The proposed law does not require witnesses to the death itself in cases of assisted suicide.

"There are people who abuse their parents, or caregivers who abuse elderly people," he said.

"Because there is no witness required at the death, any statement about requiring self-administration is empty and toothless," he said.

Death certificates of people who end their own lives with the help of a physician will list the cause of death as whatever condition the patient faced before choosing to end their lives. He called that practice misleading.

"It's another part of a law that trades in euphemisms and inaccuracies. Falsifying the death certificate is commensurate with the rest of the bill," he said.

He said the ballot question proposes a dangerous mix between cultural perceptions of disabilities and cost-cutting healthcare focuses.

"The proponents see 'death with dignity' as an adjunct to palliative care, as part of palliative care. It is not. It is crossing the line and getting doctors, insurers and the state into the death business," he said.
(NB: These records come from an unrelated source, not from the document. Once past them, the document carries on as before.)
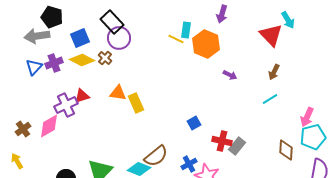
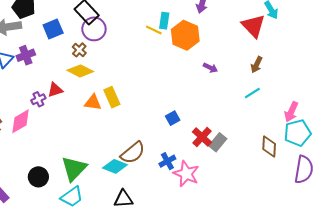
yellow diamond: (82, 60) -> (80, 71), moved
orange triangle: (118, 93) -> (93, 102), moved
purple cross: (66, 105) -> (38, 99), size x0.6
red cross: (222, 141) -> (202, 137), turned 30

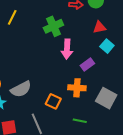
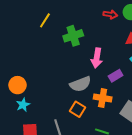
green cross: (53, 26) -> (73, 36), moved
gray semicircle: (21, 89) -> (80, 84), moved

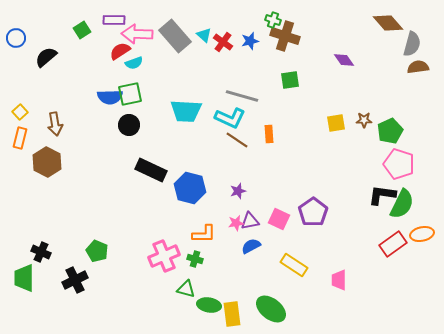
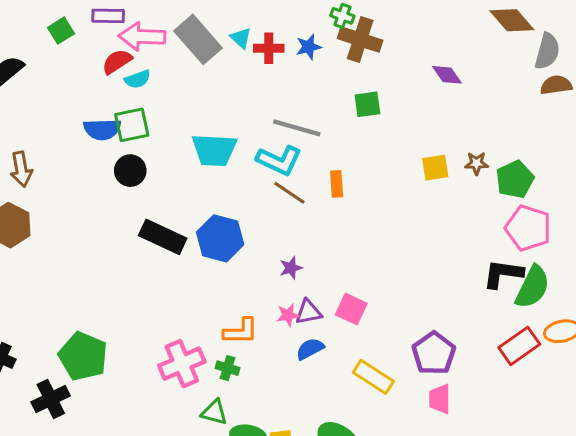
red cross: (223, 42) -> (269, 48), turned -36
blue hexagon: (190, 188) -> (220, 238), moved
purple pentagon: (313, 212) -> (434, 353), moved
green pentagon: (97, 251) -> (83, 356), size x1.5

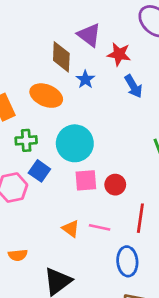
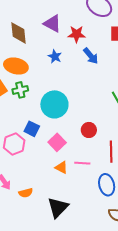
brown diamond: (61, 57) -> (18, 33), moved
orange ellipse: (46, 96) -> (16, 66), moved
green cross: (26, 140) -> (20, 90), moved
pink square: (86, 180) -> (57, 142), moved, turned -30

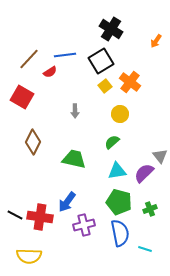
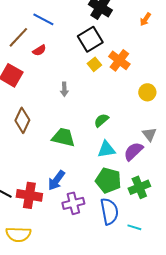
blue line: (65, 55) -> (43, 19), moved, turned 35
yellow circle: (120, 114) -> (147, 92), moved
green cross: (150, 209) -> (139, 187), size x1.5

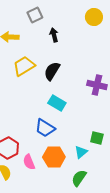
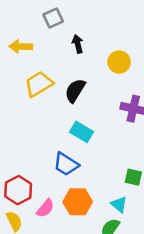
yellow circle: (94, 17) -> (119, 62), moved
cyan triangle: (81, 152) -> (119, 204), moved, turned -40
pink semicircle: (29, 162) -> (45, 208), turned -119

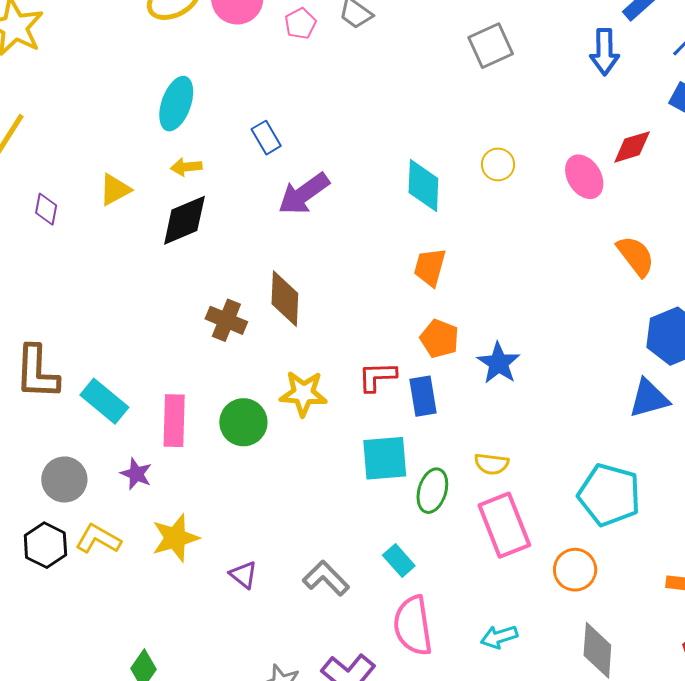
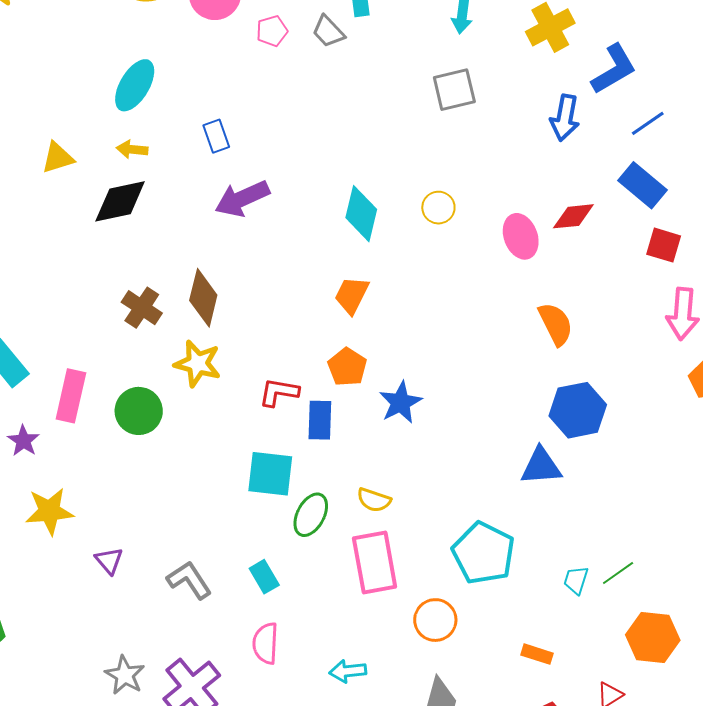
yellow star: (303, 393) -> (198, 364), moved
pink semicircle: (413, 626) -> (265, 643), size x0.7

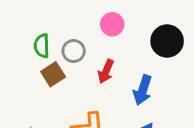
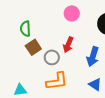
gray circle: (74, 51) -> (52, 57), moved

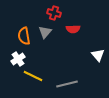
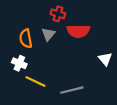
red semicircle: (73, 29) -> (78, 31), size x1.5
white cross: (18, 59) -> (19, 63), turned -32

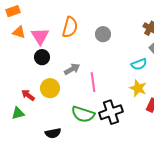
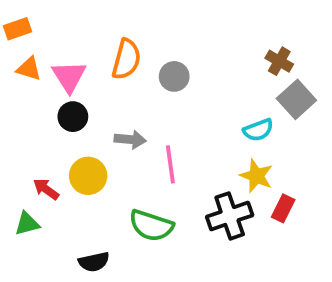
gray circle: (103, 34) -> (174, 76), moved
gray arrow: (72, 69) -> (130, 140), turned 35
black cross: (111, 112) -> (230, 216), moved

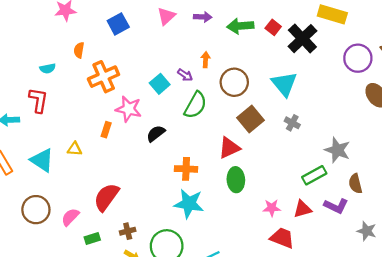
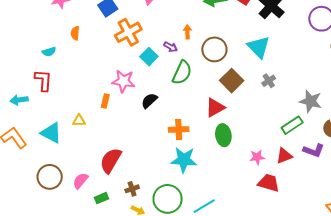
orange cross: (104, 77) -> (128, 32), moved
gray cross: (292, 123) -> (269, 81), turned 32

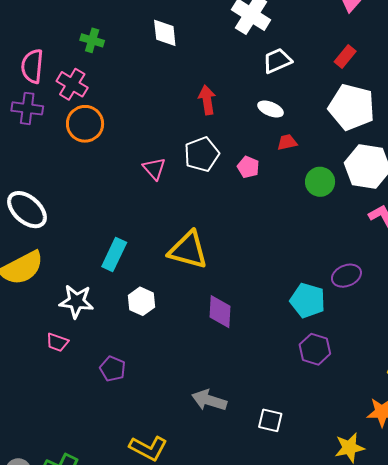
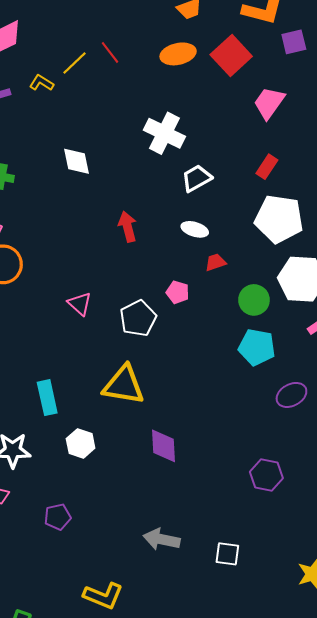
white pentagon: (202, 154) -> (138, 318), moved
cyan rectangle: (114, 255) -> (47, 398), turned -32
cyan pentagon: (308, 300) -> (257, 347), moved
purple pentagon: (113, 369) -> (58, 517), turned -30

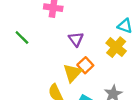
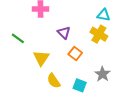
yellow triangle: (72, 73) -> (41, 58), moved

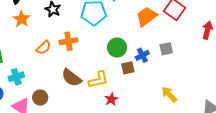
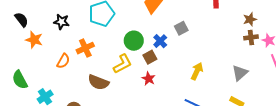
yellow L-shape: (98, 80) -> (123, 64), moved
yellow arrow: (169, 94) -> (197, 71), turned 84
red star: (111, 99) -> (149, 79), moved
"This bill creates a 'medical benefit' out of death, a death that would cost about $50 or $100 in pills, so it should be clear that when you combine thick social prejudice and financial pressures that finance will exert pressure," he said.

He also said a prognosis of six months or fewer to live is far from certain.

"This terminal diagnosis thing is a guess based on population studies and it becomes close to meaningless at the individual level. People live months and years after their six-month terminal diagnosis ends," he said.

He called the bill a "bait and switch," and called for treatment for people including pain relief when they face disability and terminal illness.

"The bill is dangerous. It's unnecessary. Let's work on improving what we know works," he said.